# Email notification...



## Coik (Jan 15, 2002)

Anyone else having a problem with this?  I turned it off on my CP, but I'm still getting an email whenever someone posts something new to a thread I've posted in...


----------



## Cyberzombie (Jan 15, 2002)

No -- the only email I got was when you sent me the private message.  (I had that notification on.)  I haven't gotten any other emails.


----------



## Morrus (Jan 15, 2002)

Me neither, so we're obviously doing something different to you, Coik.  Now all we need to do is figure out what it is!

Are you subscribed to any threads?  If so, try unsubscribing from them.


----------



## Coik (Jan 15, 2002)

Hmmm...I didn't get any emails about this thread...
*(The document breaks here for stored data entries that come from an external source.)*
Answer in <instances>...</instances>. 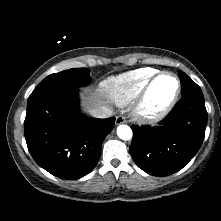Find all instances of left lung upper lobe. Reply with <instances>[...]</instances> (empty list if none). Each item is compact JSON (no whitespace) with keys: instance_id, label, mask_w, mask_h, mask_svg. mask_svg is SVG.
<instances>
[{"instance_id":"1","label":"left lung upper lobe","mask_w":221,"mask_h":221,"mask_svg":"<svg viewBox=\"0 0 221 221\" xmlns=\"http://www.w3.org/2000/svg\"><path fill=\"white\" fill-rule=\"evenodd\" d=\"M178 74L182 86L181 97H186L191 95L203 96L200 87L195 82H193L184 72L178 71Z\"/></svg>"}]
</instances>
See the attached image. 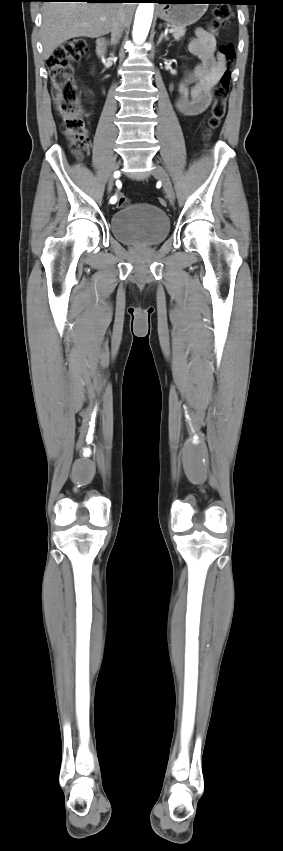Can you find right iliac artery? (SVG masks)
Wrapping results in <instances>:
<instances>
[{
	"instance_id": "82829eb1",
	"label": "right iliac artery",
	"mask_w": 283,
	"mask_h": 851,
	"mask_svg": "<svg viewBox=\"0 0 283 851\" xmlns=\"http://www.w3.org/2000/svg\"><path fill=\"white\" fill-rule=\"evenodd\" d=\"M116 183H117V188H119V190H122V189H123V186H122L121 182H120L118 179L116 180ZM110 202H111L112 204H114V203L116 202V198H115V197H112V198L110 199Z\"/></svg>"
}]
</instances>
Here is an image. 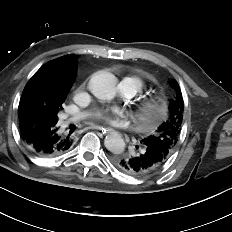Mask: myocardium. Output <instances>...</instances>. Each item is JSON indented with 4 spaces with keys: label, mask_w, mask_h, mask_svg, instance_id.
<instances>
[{
    "label": "myocardium",
    "mask_w": 232,
    "mask_h": 232,
    "mask_svg": "<svg viewBox=\"0 0 232 232\" xmlns=\"http://www.w3.org/2000/svg\"><path fill=\"white\" fill-rule=\"evenodd\" d=\"M164 104L160 98L147 97L137 107V118L143 125H152L158 122L163 115Z\"/></svg>",
    "instance_id": "1"
}]
</instances>
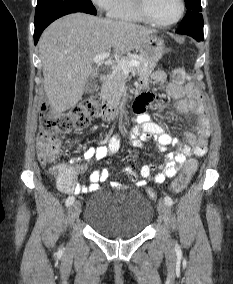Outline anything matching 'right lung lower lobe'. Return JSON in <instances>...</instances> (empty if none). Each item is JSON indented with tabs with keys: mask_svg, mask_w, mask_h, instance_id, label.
Returning a JSON list of instances; mask_svg holds the SVG:
<instances>
[{
	"mask_svg": "<svg viewBox=\"0 0 233 284\" xmlns=\"http://www.w3.org/2000/svg\"><path fill=\"white\" fill-rule=\"evenodd\" d=\"M66 14L69 13H63V14H58L52 17H49L43 21H41L40 23L35 24V31H34V41L35 44L38 42L39 37L41 35V33L43 32V30L50 24L52 23L54 20H56L57 18L64 16Z\"/></svg>",
	"mask_w": 233,
	"mask_h": 284,
	"instance_id": "right-lung-lower-lobe-1",
	"label": "right lung lower lobe"
}]
</instances>
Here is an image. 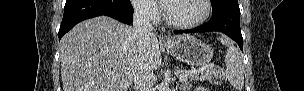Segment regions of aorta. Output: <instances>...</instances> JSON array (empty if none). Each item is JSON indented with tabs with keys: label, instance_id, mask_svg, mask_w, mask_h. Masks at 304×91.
<instances>
[{
	"label": "aorta",
	"instance_id": "obj_1",
	"mask_svg": "<svg viewBox=\"0 0 304 91\" xmlns=\"http://www.w3.org/2000/svg\"><path fill=\"white\" fill-rule=\"evenodd\" d=\"M159 91H170L169 84L167 82H162L159 85Z\"/></svg>",
	"mask_w": 304,
	"mask_h": 91
}]
</instances>
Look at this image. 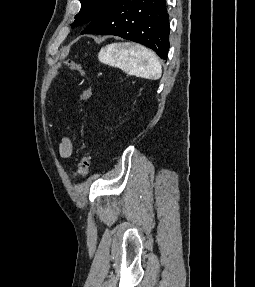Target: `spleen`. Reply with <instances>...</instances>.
I'll list each match as a JSON object with an SVG mask.
<instances>
[{
	"label": "spleen",
	"mask_w": 255,
	"mask_h": 287,
	"mask_svg": "<svg viewBox=\"0 0 255 287\" xmlns=\"http://www.w3.org/2000/svg\"><path fill=\"white\" fill-rule=\"evenodd\" d=\"M102 64L107 66H126L128 74H136L146 80H159L162 76L161 64L154 52L142 46L131 44H109L98 54Z\"/></svg>",
	"instance_id": "1"
}]
</instances>
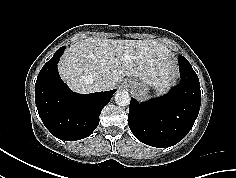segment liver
<instances>
[{"label": "liver", "mask_w": 236, "mask_h": 178, "mask_svg": "<svg viewBox=\"0 0 236 178\" xmlns=\"http://www.w3.org/2000/svg\"><path fill=\"white\" fill-rule=\"evenodd\" d=\"M170 57V50L155 40L89 37L66 50L58 70L70 88L79 93L99 91L94 82L102 78L108 82L106 89H112L124 76L161 86L175 77V65Z\"/></svg>", "instance_id": "obj_1"}]
</instances>
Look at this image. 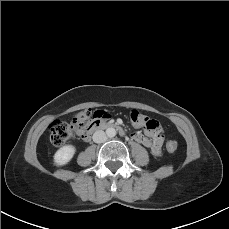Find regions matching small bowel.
Returning a JSON list of instances; mask_svg holds the SVG:
<instances>
[{
	"label": "small bowel",
	"mask_w": 229,
	"mask_h": 229,
	"mask_svg": "<svg viewBox=\"0 0 229 229\" xmlns=\"http://www.w3.org/2000/svg\"><path fill=\"white\" fill-rule=\"evenodd\" d=\"M149 134L151 135V138L146 137L141 132H135L132 134V138L135 141L144 145L145 147L149 148L152 154L159 155L161 153V148L163 144V138L160 134V130H149Z\"/></svg>",
	"instance_id": "obj_1"
}]
</instances>
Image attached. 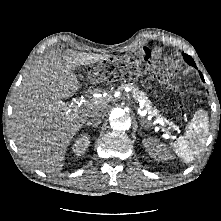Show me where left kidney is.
Returning <instances> with one entry per match:
<instances>
[{
    "label": "left kidney",
    "mask_w": 221,
    "mask_h": 221,
    "mask_svg": "<svg viewBox=\"0 0 221 221\" xmlns=\"http://www.w3.org/2000/svg\"><path fill=\"white\" fill-rule=\"evenodd\" d=\"M143 145L152 158L164 161L171 159V155L168 149L163 144L159 143L156 139H144Z\"/></svg>",
    "instance_id": "obj_1"
}]
</instances>
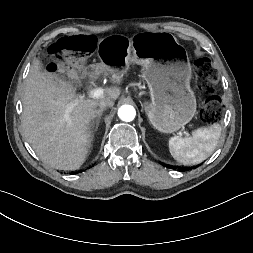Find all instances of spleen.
I'll return each mask as SVG.
<instances>
[{
	"label": "spleen",
	"instance_id": "spleen-1",
	"mask_svg": "<svg viewBox=\"0 0 253 253\" xmlns=\"http://www.w3.org/2000/svg\"><path fill=\"white\" fill-rule=\"evenodd\" d=\"M221 135V126L198 128L191 137H171L169 151L172 157L184 165H195L207 159L215 150Z\"/></svg>",
	"mask_w": 253,
	"mask_h": 253
}]
</instances>
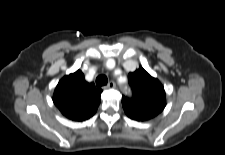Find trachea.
Segmentation results:
<instances>
[{
    "instance_id": "3493384b",
    "label": "trachea",
    "mask_w": 225,
    "mask_h": 155,
    "mask_svg": "<svg viewBox=\"0 0 225 155\" xmlns=\"http://www.w3.org/2000/svg\"><path fill=\"white\" fill-rule=\"evenodd\" d=\"M108 82V79L105 75H99L97 78H96V85L97 87H101V86H104L106 85Z\"/></svg>"
}]
</instances>
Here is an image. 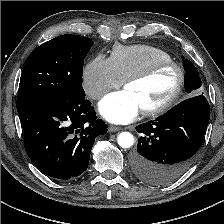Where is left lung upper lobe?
Masks as SVG:
<instances>
[{
    "label": "left lung upper lobe",
    "instance_id": "left-lung-upper-lobe-1",
    "mask_svg": "<svg viewBox=\"0 0 224 224\" xmlns=\"http://www.w3.org/2000/svg\"><path fill=\"white\" fill-rule=\"evenodd\" d=\"M185 68V90L190 96H195L201 93V79L198 70L189 60H183Z\"/></svg>",
    "mask_w": 224,
    "mask_h": 224
}]
</instances>
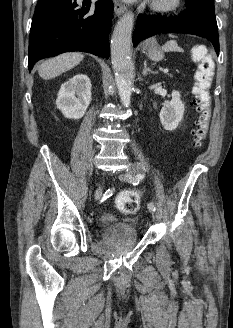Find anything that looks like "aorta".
<instances>
[{
    "label": "aorta",
    "instance_id": "762f6f07",
    "mask_svg": "<svg viewBox=\"0 0 233 328\" xmlns=\"http://www.w3.org/2000/svg\"><path fill=\"white\" fill-rule=\"evenodd\" d=\"M134 14L125 13L116 24L111 37V58L121 103L129 107L133 85V70L130 61V41Z\"/></svg>",
    "mask_w": 233,
    "mask_h": 328
}]
</instances>
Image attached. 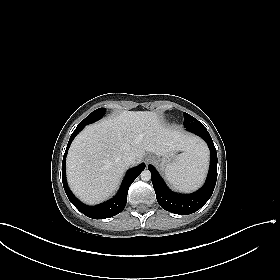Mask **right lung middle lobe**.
I'll use <instances>...</instances> for the list:
<instances>
[{
    "label": "right lung middle lobe",
    "mask_w": 280,
    "mask_h": 280,
    "mask_svg": "<svg viewBox=\"0 0 280 280\" xmlns=\"http://www.w3.org/2000/svg\"><path fill=\"white\" fill-rule=\"evenodd\" d=\"M105 113V108H99L95 111H93L90 115H88L84 120H82L79 125L86 126L88 124H91L97 120H99L103 114Z\"/></svg>",
    "instance_id": "obj_1"
}]
</instances>
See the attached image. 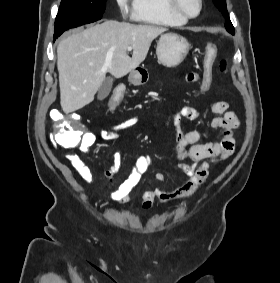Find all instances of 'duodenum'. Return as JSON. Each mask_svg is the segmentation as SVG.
<instances>
[{"label":"duodenum","instance_id":"410a0bca","mask_svg":"<svg viewBox=\"0 0 280 283\" xmlns=\"http://www.w3.org/2000/svg\"><path fill=\"white\" fill-rule=\"evenodd\" d=\"M135 80L139 83H141L143 81V79L140 75L135 76Z\"/></svg>","mask_w":280,"mask_h":283}]
</instances>
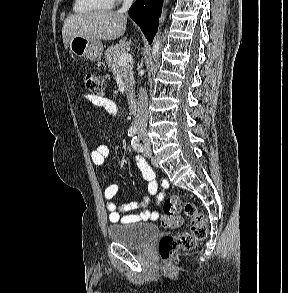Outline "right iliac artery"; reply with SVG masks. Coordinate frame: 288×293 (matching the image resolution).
<instances>
[{"mask_svg": "<svg viewBox=\"0 0 288 293\" xmlns=\"http://www.w3.org/2000/svg\"><path fill=\"white\" fill-rule=\"evenodd\" d=\"M137 132V128L136 127H130L129 130H128V136H134Z\"/></svg>", "mask_w": 288, "mask_h": 293, "instance_id": "82829eb1", "label": "right iliac artery"}]
</instances>
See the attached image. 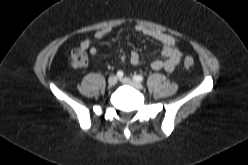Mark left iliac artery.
Returning <instances> with one entry per match:
<instances>
[{
    "label": "left iliac artery",
    "mask_w": 248,
    "mask_h": 165,
    "mask_svg": "<svg viewBox=\"0 0 248 165\" xmlns=\"http://www.w3.org/2000/svg\"><path fill=\"white\" fill-rule=\"evenodd\" d=\"M133 79L135 80V81H137V82H141V81H143V76H141V75H134L133 76Z\"/></svg>",
    "instance_id": "obj_1"
}]
</instances>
Maybe it just takes a while to kick in?


----------



## Darkness (Jan 15, 2002)

When you disable it, it doesn't unsubscribe you from the threads it subscribed you to earlier (i.e., quite a lot, usually ) and so you still get e-mails for these threads...


----------



## Ashtal (Jan 15, 2002)

*Ahhh...*

I was having the same difficulties, too.  Now I get it. 


Ashtal


----------



## Alaric_Prympax (Jan 18, 2002)

I been getting emails when poeple post to threads I've posted to.  I thought when I reregistered that I do NOT check this because I didn't want it.  Is there anyway we can change/edit our registration over something like this or if we want to change our avatar?  Just curious because I've been looking for this and can't seem to find it.


----------



## Morrus (Jan 18, 2002)

Alaric_Prympax said:
			
		

> *I been getting emails when poeple post to threads I've posted to.  I thought when I reregistered that I do NOT check this because I didn't want it.  Is there anyway we can change/edit our registration over something like this or if we want to change our avatar?  Just curious because I've been looking for this and can't seem to find it. *




At the top of the screen is a button labeled 'user cp'.  This takes you to your User Control Panel and allows you to change all sorts of things.


----------



## Alaric_Prympax (Jan 18, 2002)

Morrus said:
			
		

> *
> 
> At the top of the screen is a button labeled 'user cp'.  This takes you to your User Control Panel and allows you to change all sorts of things. *




Thanks Morrus.  That rapid reply and your web site make you *The Best!*  

Thanks again!!


----------